WHAT THE TASK ASKS:
Each entry needs to be retyped exactly.

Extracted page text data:
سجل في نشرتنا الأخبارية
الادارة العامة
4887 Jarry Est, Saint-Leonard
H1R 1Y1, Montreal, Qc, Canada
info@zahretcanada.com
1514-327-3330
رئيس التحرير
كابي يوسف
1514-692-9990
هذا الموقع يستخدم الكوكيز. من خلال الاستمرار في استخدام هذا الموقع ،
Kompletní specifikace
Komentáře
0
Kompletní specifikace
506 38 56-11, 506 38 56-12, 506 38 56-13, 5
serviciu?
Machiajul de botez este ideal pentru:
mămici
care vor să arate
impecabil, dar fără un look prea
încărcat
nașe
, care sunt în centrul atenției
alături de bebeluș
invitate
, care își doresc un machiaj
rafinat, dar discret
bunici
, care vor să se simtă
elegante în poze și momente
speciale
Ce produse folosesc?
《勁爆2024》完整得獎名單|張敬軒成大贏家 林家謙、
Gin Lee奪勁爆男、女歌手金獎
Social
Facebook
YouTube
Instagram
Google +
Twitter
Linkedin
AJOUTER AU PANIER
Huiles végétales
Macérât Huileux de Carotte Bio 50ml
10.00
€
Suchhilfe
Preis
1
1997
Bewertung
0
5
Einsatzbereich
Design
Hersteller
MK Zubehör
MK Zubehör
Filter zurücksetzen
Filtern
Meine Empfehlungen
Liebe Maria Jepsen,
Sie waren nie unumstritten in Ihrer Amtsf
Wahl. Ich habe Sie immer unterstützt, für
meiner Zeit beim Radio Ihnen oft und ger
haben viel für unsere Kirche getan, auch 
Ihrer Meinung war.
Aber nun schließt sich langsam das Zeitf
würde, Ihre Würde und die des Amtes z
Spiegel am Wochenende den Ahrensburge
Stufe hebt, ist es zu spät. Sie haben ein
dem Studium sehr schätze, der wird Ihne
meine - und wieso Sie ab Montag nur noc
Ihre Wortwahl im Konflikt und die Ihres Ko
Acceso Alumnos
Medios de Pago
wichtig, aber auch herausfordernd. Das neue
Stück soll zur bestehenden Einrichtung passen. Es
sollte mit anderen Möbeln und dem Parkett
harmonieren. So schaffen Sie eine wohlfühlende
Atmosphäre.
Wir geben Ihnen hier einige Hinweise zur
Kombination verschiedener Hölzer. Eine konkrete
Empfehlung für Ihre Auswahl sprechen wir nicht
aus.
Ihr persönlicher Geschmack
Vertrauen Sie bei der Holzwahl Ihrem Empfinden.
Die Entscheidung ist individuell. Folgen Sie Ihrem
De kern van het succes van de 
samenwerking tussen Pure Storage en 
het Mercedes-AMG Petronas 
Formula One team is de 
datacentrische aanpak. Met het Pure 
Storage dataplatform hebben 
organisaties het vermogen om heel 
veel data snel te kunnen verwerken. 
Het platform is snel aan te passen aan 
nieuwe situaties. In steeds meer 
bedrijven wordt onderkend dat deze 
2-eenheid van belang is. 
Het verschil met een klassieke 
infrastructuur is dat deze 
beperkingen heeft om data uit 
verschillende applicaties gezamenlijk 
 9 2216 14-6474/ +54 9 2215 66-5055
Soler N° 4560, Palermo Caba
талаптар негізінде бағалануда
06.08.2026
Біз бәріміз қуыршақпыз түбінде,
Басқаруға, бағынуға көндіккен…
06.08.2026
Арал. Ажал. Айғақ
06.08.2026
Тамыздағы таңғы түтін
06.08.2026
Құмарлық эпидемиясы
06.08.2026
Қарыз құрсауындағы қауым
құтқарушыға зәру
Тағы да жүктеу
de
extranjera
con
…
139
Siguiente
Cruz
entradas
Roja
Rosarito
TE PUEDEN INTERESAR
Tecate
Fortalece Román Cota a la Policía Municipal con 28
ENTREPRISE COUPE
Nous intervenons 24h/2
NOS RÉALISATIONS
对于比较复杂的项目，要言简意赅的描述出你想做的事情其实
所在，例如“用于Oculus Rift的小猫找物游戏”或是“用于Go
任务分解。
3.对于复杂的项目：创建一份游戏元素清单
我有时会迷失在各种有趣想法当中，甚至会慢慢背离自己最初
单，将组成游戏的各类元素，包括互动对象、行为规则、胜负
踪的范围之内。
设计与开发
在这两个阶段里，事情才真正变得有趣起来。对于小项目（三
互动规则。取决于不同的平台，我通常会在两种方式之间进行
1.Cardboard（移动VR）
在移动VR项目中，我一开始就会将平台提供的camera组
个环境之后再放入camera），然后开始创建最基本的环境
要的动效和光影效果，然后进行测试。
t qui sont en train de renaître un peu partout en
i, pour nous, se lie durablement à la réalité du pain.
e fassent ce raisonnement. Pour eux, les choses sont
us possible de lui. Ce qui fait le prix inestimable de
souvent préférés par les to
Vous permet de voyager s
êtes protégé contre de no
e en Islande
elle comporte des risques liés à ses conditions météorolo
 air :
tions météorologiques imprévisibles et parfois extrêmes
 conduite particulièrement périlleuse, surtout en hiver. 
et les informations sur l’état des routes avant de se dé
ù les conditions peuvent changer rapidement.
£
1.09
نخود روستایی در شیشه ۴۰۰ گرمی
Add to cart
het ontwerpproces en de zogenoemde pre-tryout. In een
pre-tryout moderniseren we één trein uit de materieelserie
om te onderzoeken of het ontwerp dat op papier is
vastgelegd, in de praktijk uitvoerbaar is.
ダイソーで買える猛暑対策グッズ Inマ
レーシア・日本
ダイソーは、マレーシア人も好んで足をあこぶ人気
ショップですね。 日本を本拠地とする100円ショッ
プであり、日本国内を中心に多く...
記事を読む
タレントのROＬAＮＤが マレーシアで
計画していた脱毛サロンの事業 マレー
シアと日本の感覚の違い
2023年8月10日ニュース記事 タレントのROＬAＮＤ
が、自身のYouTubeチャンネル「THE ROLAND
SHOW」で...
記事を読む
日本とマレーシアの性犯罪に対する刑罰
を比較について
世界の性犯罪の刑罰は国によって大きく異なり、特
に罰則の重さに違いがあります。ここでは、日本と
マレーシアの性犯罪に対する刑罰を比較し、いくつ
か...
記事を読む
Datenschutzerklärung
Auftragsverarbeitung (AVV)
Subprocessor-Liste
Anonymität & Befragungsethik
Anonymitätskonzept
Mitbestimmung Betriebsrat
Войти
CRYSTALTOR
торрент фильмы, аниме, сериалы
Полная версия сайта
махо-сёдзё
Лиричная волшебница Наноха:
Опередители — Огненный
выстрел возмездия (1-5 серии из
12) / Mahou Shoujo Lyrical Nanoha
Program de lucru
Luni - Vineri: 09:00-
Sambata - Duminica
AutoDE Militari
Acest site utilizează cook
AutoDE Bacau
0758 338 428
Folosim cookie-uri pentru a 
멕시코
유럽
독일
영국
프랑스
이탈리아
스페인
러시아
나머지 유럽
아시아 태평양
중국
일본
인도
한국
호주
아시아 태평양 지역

REPLY TO THE EXERCISE:
سجل في نشرتنا الأخبارية
الادارة العامة
4887 Jarry Est, Saint-Leonard
H1R 1Y1, Montreal, Qc, Canada
info@zahretcanada.com
1514-327-3330
رئيس التحرير
كابي يوسف
1514-692-9990
هذا الموقع يستخدم الكوكيز. من خلال الاستمرار في استخدام هذا الموقع ،
Kompletní specifikace
Komentáře
0
Kompletní specifikace
506 38 56-11, 506 38 56-12, 506 38 56-13, 5
serviciu?
Machiajul de botez este ideal pentru:
mămici
care vor să arate
impecabil, dar fără un look prea
încărcat
nașe
, care sunt în centrul atenției
alături de bebeluș
invitate
, care își doresc un machiaj
rafinat, dar discret
bunici
, care vor să se simtă
elegante în poze și momente
speciale
Ce produse folosesc?
《勁爆2024》完整得獎名單|張敬軒成大贏家 林家謙、
Gin Lee奪勁爆男、女歌手金獎
Social
Facebook
YouTube
Instagram
Google +
Twitter
Linkedin
AJOUTER AU PANIER
Huiles végétales
Macérât Huileux de Carotte Bio 50ml
10.00
€
Suchhilfe
Preis
1
1997
Bewertung
0
5
Einsatzbereich
Design
Hersteller
MK Zubehör
MK Zubehör
Filter zurücksetzen
Filtern
Meine Empfehlungen
Liebe Maria Jepsen,
Sie waren nie unumstritten in Ihrer Amtsf
Wahl. Ich habe Sie immer unterstützt, für
meiner Zeit beim Radio Ihnen oft und ger
haben viel für unsere Kirche getan, auch 
Ihrer Meinung war.
Aber nun schließt sich langsam das Zeitf
würde, Ihre Würde und die des Amtes z
Spiegel am Wochenende den Ahrensburge
Stufe hebt, ist es zu spät. Sie haben ein
dem Studium sehr schätze, der wird Ihne
meine - und wieso Sie ab Montag nur noc
Ihre Wortwahl im Konflikt und die Ihres Ko
Acceso Alumnos
Medios de Pago
wichtig, aber auch herausfordernd. Das neue
Stück soll zur bestehenden Einrichtung passen. Es
sollte mit anderen Möbeln und dem Parkett
harmonieren. So schaffen Sie eine wohlfühlende
Atmosphäre.
Wir geben Ihnen hier einige Hinweise zur
Kombination verschiedener Hölzer. Eine konkrete
Empfehlung für Ihre Auswahl sprechen wir nicht
aus.
Ihr persönlicher Geschmack
Vertrauen Sie bei der Holzwahl Ihrem Empfinden.
Die Entscheidung ist individuell. Folgen Sie Ihrem
De kern van het succes van de 
samenwerking tussen Pure Storage en 
het Mercedes-AMG Petronas 
Formula One team is de 
datacentrische aanpak. Met het Pure 
Storage dataplatform hebben 
organisaties het vermogen om heel 
veel data snel te kunnen verwerken. 
Het platform is snel aan te passen aan 
nieuwe situaties. In steeds meer 
bedrijven wordt onderkend dat deze 
2-eenheid van belang is. 
Het verschil met een klassieke 
infrastructuur is dat deze 
beperkingen heeft om data uit 
verschillende applicaties gezamenlijk 
 9 2216 14-6474/ +54 9 2215 66-5055
Soler N° 4560, Palermo Caba
талаптар негізінде бағалануда
06.08.2026
Біз бәріміз қуыршақпыз түбінде,
Басқаруға, бағынуға көндіккен…
06.08.2026
Арал. Ажал. Айғақ
06.08.2026
Тамыздағы таңғы түтін
06.08.2026
Құмарлық эпидемиясы
06.08.2026
Қарыз құрсауындағы қауым
құтқарушыға зәру
Тағы да жүктеу
de
extranjera
con
…
139
Siguiente
Cruz
entradas
Roja
Rosarito
TE PUEDEN INTERESAR
Tecate
Fortalece Román Cota a la Policía Municipal con 28
ENTREPRISE COUPE
Nous intervenons 24h/2
NOS RÉALISATIONS
对于比较复杂的项目，要言简意赅的描述出你想做的事情其实
所在，例如“用于Oculus Rift的小猫找物游戏”或是“用于Go
任务分解。
3.对于复杂的项目：创建一份游戏元素清单
我有时会迷失在各种有趣想法当中，甚至会慢慢背离自己最初
单，将组成游戏的各类元素，包括互动对象、行为规则、胜负
踪的范围之内。
设计与开发
在这两个阶段里，事情才真正变得有趣起来。对于小项目（三
互动规则。取决于不同的平台，我通常会在两种方式之间进行
1.Cardboard（移动VR）
在移动VR项目中，我一开始就会将平台提供的camera组
个环境之后再放入camera），然后开始创建最基本的环境
要的动效和光影效果，然后进行测试。
t qui sont en train de renaître un peu partout en
i, pour nous, se lie durablement à la réalité du pain.
e fassent ce raisonnement. Pour eux, les choses sont
us possible de lui. Ce qui fait le prix inestimable de
souvent préférés par les to
Vous permet de voyager s
êtes protégé contre de no
e en Islande
elle comporte des risques liés à ses conditions météorolo
 air :
tions météorologiques imprévisibles et parfois extrêmes
 conduite particulièrement périlleuse, surtout en hiver. 
et les informations sur l’état des routes avant de se dé
ù les conditions peuvent changer rapidement.
£
1.09
نخود روستایی در شیشه ۴۰۰ گرمی
Add to cart
het ontwerpproces en de zogenoemde pre-tryout. In een
pre-tryout moderniseren we één trein uit de materieelserie
om te onderzoeken of het ontwerp dat op papier is
vastgelegd, in de praktijk uitvoerbaar is.
ダイソーで買える猛暑対策グッズ Inマ
レーシア・日本
ダイソーは、マレーシア人も好んで足をあこぶ人気
ショップですね。 日本を本拠地とする100円ショッ
プであり、日本国内を中心に多く...
記事を読む
タレントのROＬAＮＤが マレーシアで
計画していた脱毛サロンの事業 マレー
シアと日本の感覚の違い
2023年8月10日ニュース記事 タレントのROＬAＮＤ
が、自身のYouTubeチャンネル「THE ROLAND
SHOW」で...
記事を読む
日本とマレーシアの性犯罪に対する刑罰
を比較について
世界の性犯罪の刑罰は国によって大きく異なり、特
に罰則の重さに違いがあります。ここでは、日本と
マレーシアの性犯罪に対する刑罰を比較し、いくつ
か...
記事を読む
Datenschutzerklärung
Auftragsverarbeitung (AVV)
Subprocessor-Liste
Anonymität & Befragungsethik
Anonymitätskonzept
Mitbestimmung Betriebsrat
Войти
CRYSTALTOR
торрент фильмы, аниме, сериалы
Полная версия сайта
махо-сёдзё
Лиричная волшебница Наноха:
Опередители — Огненный
выстрел возмездия (1-5 серии из
12) / Mahou Shoujo Lyrical Nanoha
Program de lucru
Luni - Vineri: 09:00-
Sambata - Duminica
AutoDE Militari
Acest site utilizează cook
AutoDE Bacau
0758 338 428
Folosim cookie-uri pentru a 
멕시코
유럽
독일
영국
프랑스
이탈리아
스페인
러시아
나머지 유럽
아시아 태평양
중국
일본
인도
한국
호주
아시아 태평양 지역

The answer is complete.